Travel time can eat into working hours, especially for the constant traveler. When booking flights, research which airlines and trains offer wifi. Add a 45 min padding between layovers, or half hour stops between your commute. These time slots give just enough time to focus, begin and close your work session before new travel distractions set in. Always pack back-up work tools, like an extra battery and car charger. Unproductive downtime because of a dead battery is frustrating, as it will take away from exploring time when you reach your destination. An iPad with a keyboard cover can come in handy for written tasks on the go when pulling out the laptop is too bulky.
Anticipating different time zones is helpful if you have to hit the ground running. For places with a time difference greater than 7 hours, it may be wise start getting ahead of the jet lag. You can do this by booking a morning flight that arrives the next morning. Use the night before the flight to work through the night, so you can sleep on the flight and arrived rested and already on the right time zone, eliminating the pain of the groggy conference call when you’ve just landed.

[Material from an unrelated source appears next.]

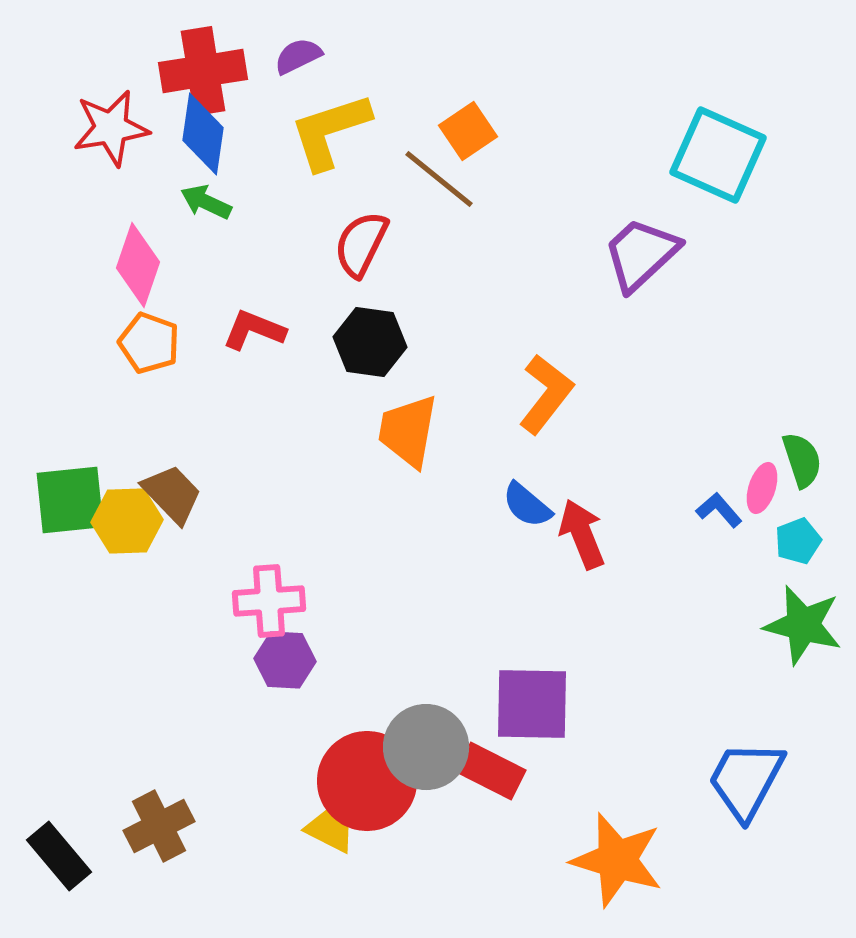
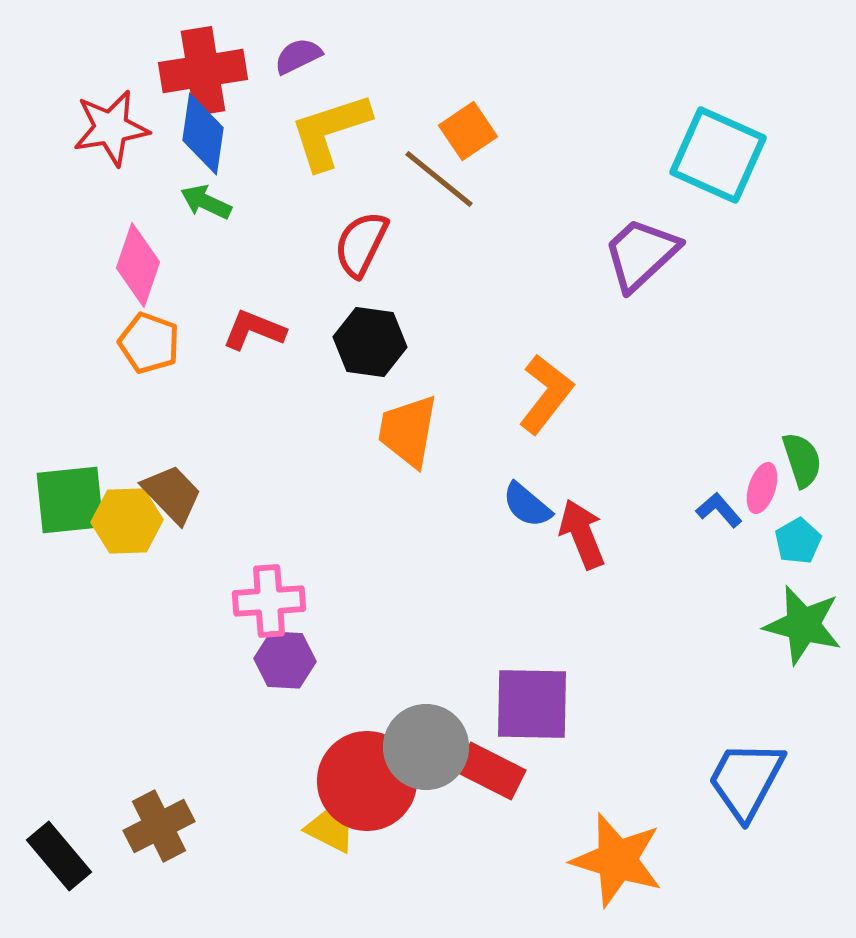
cyan pentagon: rotated 9 degrees counterclockwise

If you communicate with people across different time zones, schedule “set” working hours for yourself when you know the majority of your colleagues or clients will be available. Making yourself available at the same time each day increases confidence and trust that you are accessible. If you set your working hours between 6am-2pm each day, make sure you really do switch off at 2pm and make the time to get out and explore. Respecting your own playtime will increase your motivation for when you are back at the “desk”.
One of the reasons we travel is to switch up the routine. However, our routines are usually based around an infrastructure built for productivity. Slow travel goes hand in hand with this ethos, as it allows you to settle into a new place, establish your own work rhythm and tools and maximize the output before breaking the routine and setting off again. One week per location is the minimum time stay to establish a good workflow, and one month per location would be optimal for getting into your work pattern and also to more deeply discover your new environment. Communal work spaces are available in most urban centers, and they provide peace of mind when it comes to connectivity, printing facilities and a calm work environment. Organize your work tasks by focus or connectivity needs … some tasks need more uninterrupted focus, and designated workspaces help achieve this. Less-intensive tasks can be done at the local coffee shop for a change of scenery, but make sure to pack headphones as traffic and children are usual deterrents.
Most importantly don’t let guilt or stress detract from the pleasure of your experience. If you find that one day didn’t pan out as planned, let it go and adapt the following day to compensate for lost hours. As long as you keep a level head and check your tasks daily, you will be able to maintain a high level of productivity while being on the road.